2004年8月4日、撮影隊は、水と暮らしの文化を求めて、古都京都で撮影を行ないました。


京都洛北貴船
『雨あられ 雪や氷とへだつれど 落つれば同じ 谷川の水』 大法輪
京都洛北貴船・・。
ここ貴船神社は古くから水の神様を祀る神社として、人々の信仰の対象となってきました。
現在全国に宗教法人として登録されている「貴船神社」という名の神社は五百社あり、その他にもおよそ二千社以上の水を祀る神社が全国に存在するといわれています。日本人の水信仰の深さが窺えます。
温暖な気候に恵まれた日本一、そして自然の恩恵に支えられ暮らしてきた私たちの祖先は、自然界に潜む大きな力の働きに畏怖と尊敬の念を抱いてきました。それは、日本人の神観念を生みました。
なかでも水は、あらゆる命にとってなくてはならないもの-。
この大切な水を育むのは、空から降ってくる雨を大地に貯える森の役割であることを私たちの祖先は知っていたのです。
『蛇口をひねれば森が出る』 C・W 二コル
夏の風物詩 川床

貴船川に沿って、数多くの料理旅館が並んでいます。ここは全国的に有名な、夏の風物詩となっているところです。
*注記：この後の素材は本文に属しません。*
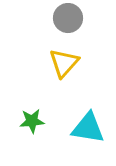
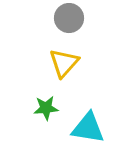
gray circle: moved 1 px right
green star: moved 14 px right, 13 px up
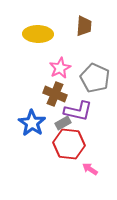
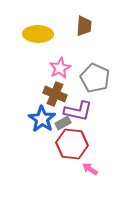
blue star: moved 10 px right, 4 px up
red hexagon: moved 3 px right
夏の間、貴船には全国から多くの観光客が涼を求めてやってきます。
貴船川の水で流すそうめん-、趣向を凝らした京懐石料理-。
ここには、日本人の感性、そして美的エッセンスが凝縮されているようです。
鴨川の納涼床
鴨川の納涼床も京都の風情です。
その始まりは江戸時代にさかのぼります。裕福な商人などが、鴨川の中州や浅瀬に床机を置き、客人をもてなしたことがことの起こりと伝えられています。
うだるような京都の暑さをしのぐ庶民の知恵だったのでしょう。
やがて治水工事が行なわれ、東西両岸に石積みの護岸ができたことから茶店や物売りの屋台が出現し、それが営業を目的とした形態の始まりといわれています。